アンコール上映で、2008年シーズンに上演された、ロッシーニの「ラ・チェネレントラ」を見てきました。今年はオペラに飢えている私なので、本当にワクワクしながら見ていました。
指揮:マウリツィオ・ベニーニ
演出:チェーザレ・リエーヴィ
チェネレントラ(シンデレラ):エリーナ・ガランチャ(メゾソプラノ)
王子:ローレンス・ブラウンリー(テノール)
ダンディーニ(王子の従者で偽王子を演じる):シモーネ・アルベルギーニ(バスバリトン)
ドン・マニフィコ(チェネレントラの義父):アレッサンドロ・コルベリ(バスバリトン)
アリドーロ(王子の教育係の哲学者):ジョン・レリエ(バスバリトン)
チェネレントラ…まあ「シンデレラ」です。イタリア語で“灰被り姫”の事をチェネレントラと言うのです。ですから、ストーリーは誰もが知っているアレです。もっとも、オペラ化に際して、細部の変更があります。
例えば、意地悪な継母は貧乏貴族の義父に、魔法使いは王子の教育係に、魔法は止めて変装をしたり、ガラスの靴ではなくガラスのブレスレットに、変更されています。なので、かぼちゃの馬車はありません。

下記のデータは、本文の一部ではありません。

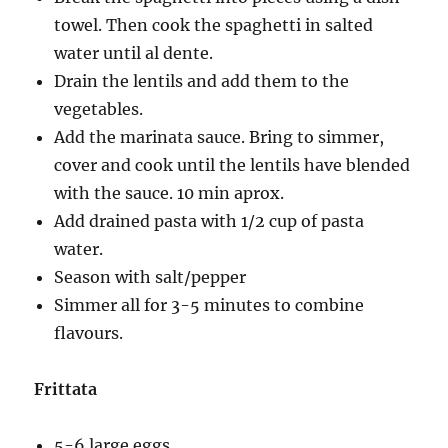
towel. Then cook the spaghetti in salted
water until al dente.
Drain the lentils and add them to the
vegetables.
Add the marinata sauce. Bring to simmer,
cover and cook until the lentils have blended
with the sauce. 10 min aprox.
Add drained pasta with 1/2 cup of pasta
water.
Season with salt/pepper
Simmer all for 3-5 minutes to combine
flavours.
Frittata
5-6 large eggs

つまりファンタジー要素は極力取り除かれていますが…19世紀のオペラ演出では、舞台上で魔法の再現は無理だったから…ではないかと邪推しています。これが20世紀になってマスネが作曲した「サンドリヨン」(フランス語での灰被り姫)になると、魔法要素を加えた演出になりますから、時代とともに演出技術も上がってくるというものです。
それはさておき、ロッシーニの「チェネレントラ」は、恋物語ではあるものの、かなり喜劇色の強いものです。
意地悪な継母ではなく、貧乏な下級貴族である義父は、チェネレントラの実の母親(義父にとっての妻)から相続したチェネレントラの遺産(つまり家の正統な跡継ぎはチェネレントラって話です)を使い潰してしまい、それが世間にバレるのを恐れて、チェネレントラを召使いとして、家に軟禁しているのです。王子に姉たちを売り込み、そのツテで、貴族としての職を得るのが義父の目的なのです。で、チェネレントラ自身は、舞踏会に行きたがるものの、舞踏会では王子様(実は王子に扮した従者)には目もくれず、従者(こっちが本物の王子)に惚れてしまう…という、ひねりがストーリーに入っています。まあ、最終的にはハッピーエンドになるのですが…。
音楽は、いかにもロッシーニっぽくて、美しいけれど、早口でガンガンセリフをまくしたてるので、歌う歌手さんたちはとても大変そうです。実際、このオペラ、歌うのが難しいと思うよ。でも、その難しさをちっとも感じさせずに、見事に歌いきってました。やっぱりメトに出てくる歌手さんは、凄腕揃いだね。
歌よし、歌手よしの上に、しっかり演技は喜劇をしていましたので、ちゃんと笑えるわけで、上質なオペラ上演でした。特に主役のチェネレントラを演じていたガランチャは、まだ若くて美人で可愛い感じなので、ほんとチェネレントラにピッタリでした。
ただ、残念な事もありました。王子役のブラウンリーは美声で歌上手なロッシーニ歌いの歌手なのですが…チビでデブな黒人歌手なのです。さすがに、視覚的にダメでしょう? 何をどう贔屓に見ても、王子様には全然見えません。従者、それも下っ端の下働きにしか見えません。
メトの2013年シーズンの「チェネレントラ」では、王子はフローレスが演じてましたからね。舞台では、視覚効果は大切です。キャスティングは重要です。そういう意味では、黒人はもちろん、日本人を含んだアジア人などの有色人種は、オペラ歌手になって海外で活躍できたとしても、オペラの役を選ばざるを得ません。活躍の場が狭まります。これは人種差別ではなく、役にそぐわないって話です。時代劇で白人さんや黒人さんがちょんまげをしてお侍さんの役をやっていれば、どうしたって変な感じしかしないでしょ? それと同じ話です。
とは言え、メトはアメリカのオペラ劇場だから、黒人歌手でも王子様をやらせちゃうんでしょうね。それは日本の舞台なら日本人歌手が王子様をやっちゃうのと同じでしょう。それを考えても、やっぱりオペラはヨーロッパのモノであり、彼らの文化なんだなって思います。
というわけで、王子のキャスティングには視覚的に問題を感じましたが、それ以外には特に大きな問題もなく、満足至極なオペラ鑑賞でございました。